Personne ne nie que, parmi les gens des ligues, il y a une composante issue de la classe ouvrière, mais s’appuyer sur ça pour savoir « que faire » envers eux serait suicidaire. On sait que l’identité de classe n’est jamais uniquement liée à la production de la plus-value. S’il en était autrement, le travailleur appartenant aux ligues, qui produit de la plus-value à des cadences stakhanovistes, serait un super-révolutionnaire communiste !

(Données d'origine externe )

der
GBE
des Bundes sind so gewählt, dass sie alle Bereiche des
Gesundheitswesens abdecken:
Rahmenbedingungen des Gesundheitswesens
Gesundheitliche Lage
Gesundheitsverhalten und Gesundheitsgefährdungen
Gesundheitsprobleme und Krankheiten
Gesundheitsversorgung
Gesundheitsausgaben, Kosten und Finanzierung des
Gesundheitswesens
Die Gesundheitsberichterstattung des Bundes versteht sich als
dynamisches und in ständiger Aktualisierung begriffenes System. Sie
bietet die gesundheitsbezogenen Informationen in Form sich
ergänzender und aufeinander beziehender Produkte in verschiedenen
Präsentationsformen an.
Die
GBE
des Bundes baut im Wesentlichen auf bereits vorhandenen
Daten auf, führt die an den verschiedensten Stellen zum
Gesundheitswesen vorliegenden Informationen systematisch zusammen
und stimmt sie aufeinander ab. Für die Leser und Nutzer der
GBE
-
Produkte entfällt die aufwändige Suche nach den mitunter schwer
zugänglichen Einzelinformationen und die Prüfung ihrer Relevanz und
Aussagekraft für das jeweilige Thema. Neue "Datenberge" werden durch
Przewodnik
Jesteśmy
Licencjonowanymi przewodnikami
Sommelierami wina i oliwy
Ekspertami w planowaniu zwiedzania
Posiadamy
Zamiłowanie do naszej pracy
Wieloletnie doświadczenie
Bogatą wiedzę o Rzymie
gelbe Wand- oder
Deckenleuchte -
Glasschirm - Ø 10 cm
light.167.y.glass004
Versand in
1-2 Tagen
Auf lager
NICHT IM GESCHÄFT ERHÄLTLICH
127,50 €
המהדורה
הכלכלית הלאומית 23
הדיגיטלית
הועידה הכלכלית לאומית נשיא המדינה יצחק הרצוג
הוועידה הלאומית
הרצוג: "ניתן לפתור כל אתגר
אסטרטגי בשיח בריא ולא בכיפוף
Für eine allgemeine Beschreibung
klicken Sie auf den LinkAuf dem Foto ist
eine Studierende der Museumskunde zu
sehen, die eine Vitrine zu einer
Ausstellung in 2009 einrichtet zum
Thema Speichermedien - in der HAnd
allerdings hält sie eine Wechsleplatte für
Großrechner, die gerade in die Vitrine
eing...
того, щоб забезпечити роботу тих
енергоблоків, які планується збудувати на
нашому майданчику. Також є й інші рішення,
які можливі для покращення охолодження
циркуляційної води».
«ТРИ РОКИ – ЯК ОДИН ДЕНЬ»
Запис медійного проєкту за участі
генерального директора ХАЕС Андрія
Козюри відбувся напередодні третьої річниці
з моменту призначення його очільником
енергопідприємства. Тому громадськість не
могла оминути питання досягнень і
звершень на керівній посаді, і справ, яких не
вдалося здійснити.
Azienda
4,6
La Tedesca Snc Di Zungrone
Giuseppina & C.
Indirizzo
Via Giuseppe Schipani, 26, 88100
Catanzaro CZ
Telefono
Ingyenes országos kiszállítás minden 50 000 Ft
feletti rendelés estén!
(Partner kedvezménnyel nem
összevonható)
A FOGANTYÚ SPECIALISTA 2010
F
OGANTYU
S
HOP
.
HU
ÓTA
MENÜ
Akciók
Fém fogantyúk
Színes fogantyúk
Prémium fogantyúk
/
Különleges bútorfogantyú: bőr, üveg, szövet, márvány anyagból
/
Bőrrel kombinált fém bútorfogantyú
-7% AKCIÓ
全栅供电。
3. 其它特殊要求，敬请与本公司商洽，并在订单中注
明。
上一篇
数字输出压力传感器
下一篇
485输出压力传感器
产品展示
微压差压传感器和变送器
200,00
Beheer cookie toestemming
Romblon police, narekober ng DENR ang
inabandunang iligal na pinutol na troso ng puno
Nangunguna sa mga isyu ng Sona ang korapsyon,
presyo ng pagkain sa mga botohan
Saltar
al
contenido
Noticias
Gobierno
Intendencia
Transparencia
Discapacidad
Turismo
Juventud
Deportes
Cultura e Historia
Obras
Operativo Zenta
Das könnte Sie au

Il suffit de voir un meeting ou une fête padane pour se convaincre que derrière le folklore il y a un potentiel de haine xénophobe et d’autoritarisme alarmant dans lesquels on peut entrevoir les symptômes d’une possible « croatisation » du Nord-Est.

Si on observe l’attitude policière des Chemises vertes (chemises vertes comme celles de la « Garde de fer » du fascisme roumain — NDT), leur service d’ordre, leur exaltation du chef ; si l’on constate le rôle central joué par les symboles néo-celtiques, les mythes et les rites national-socialiste, on comprend mieux pourquoi des parties du prolétariat adhérent à cette idéologie, comme dans le passé, une partie de la classe ouvrière a pu adhérer au parti nazi. On oublie souvent les aspect populistes et anticapitalistes de la propagande nazie qui lui ont permis de pénétrer dans des villes ouvrières comme Hambourg, Berlin ou Leipzig où les premiers SA étaient des ouvriers, des chômeurs et des sous-prolétaires.

Le racisme des Ligues

Bien sûr, nous ne sommes pas à Weimar, mais il faut faire attention. Par surenchère raciste, la ligue en est arrivée à parler de « complot juif ». Dans la région de Trévise, en juin dernier, des affiches ont été collées réclamant la libération des « sérenissimes » (c’est-à-dire des Vénitiens — NDT) et menaçant de représailles « 1 Padin = 10 Italiens ». Peut-être que tout ceci n’est que du mauvais goût, mais cela nous fait réfléchir sur le type de culture qui imprègne les militants et les électeurs des ligues.

Des maires de la Ligue du Nord donnent le bon exemple. À Montebelluna, le maire fait des courses de voitures dans les camps de nomades. Celui d’Oderzo participe à une cérémonie pour les morts de la République de Salo (république crée dans le nord de l’Italie par le gendre de Mussolini à la fin de la seconde guerre mondiale — NDT). Son collègue de Chioggia insulte publiquement les partisans (anciens résistants antifascistes — NDT) et le maire de Lugano promet des barbelés aux Albanais. Le summum est atteint avec le maire d’Alassio qui organise une chasse à l’extra-communautaire avec comme prime une jolie fille.

Cependant, la gauche veut toujours faire de la surenchère. Pino Cacucci dans le journal Il Manifesto (équivalent de Libération — NDT) du 20 août dernier, écrivait : « La maladie du consensus à tout prix a toujours miné la stratégie et la praxis du Parti communiste italien, qui trop souvent n’a pas eu le courage de perdre des voix afin de gagner des consciences… Les gens veulent que l’on dise qu’il y a une émergence immigrée, les maires du Parti démocrate socialiste le proclament ».

Pour tout cela, il est souhaitable que l’opposition sociale ne fasse pas semblant de rien, permettant ainsi qu’à Venise il y ait la mystification d’une confrontation entre un État italien et un État padin dont les résultats poseraient d’énormes problèmes pour les perspectives de libération de la société.

Nous invitons à manifester notre irréductible hostilité à tout type de racisme et de nationalisme, en sachant que cette paix sociale est le meilleur terreau pour une fausse opposition et l’occasion pour la ligue d’orchestrer des rébellions spectaculaires.